# What is expected
Using the records below, write out the line with "Segment left heart ventricle." and each line after it through the final one, exactly, and only those.

[Saved data entries]
───
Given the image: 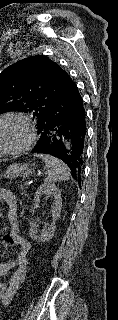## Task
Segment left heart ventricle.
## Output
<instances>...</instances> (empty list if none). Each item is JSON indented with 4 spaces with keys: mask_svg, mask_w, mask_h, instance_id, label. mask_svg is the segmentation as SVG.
I'll list each match as a JSON object with an SVG mask.
<instances>
[{
    "mask_svg": "<svg viewBox=\"0 0 118 320\" xmlns=\"http://www.w3.org/2000/svg\"><path fill=\"white\" fill-rule=\"evenodd\" d=\"M10 136L4 132V133H0V144H2L3 146H6V144L8 143Z\"/></svg>",
    "mask_w": 118,
    "mask_h": 320,
    "instance_id": "left-heart-ventricle-1",
    "label": "left heart ventricle"
}]
</instances>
───
# Response for this exercise
Segment left heart ventricle.
## Output
<instances>...</instances> (empty list if none). Each item is JSON indented with 4 spaces with keys: mask_svg, mask_w, mask_h, instance_id, label. mask_svg is the segmentation as SVG.
I'll list each match as a JSON object with an SVG mask.
<instances>
[{
    "mask_svg": "<svg viewBox=\"0 0 118 320\" xmlns=\"http://www.w3.org/2000/svg\"><path fill=\"white\" fill-rule=\"evenodd\" d=\"M10 136L4 132V133H0V144H2L3 146H6V144L8 143Z\"/></svg>",
    "mask_w": 118,
    "mask_h": 320,
    "instance_id": "left-heart-ventricle-1",
    "label": "left heart ventricle"
}]
</instances>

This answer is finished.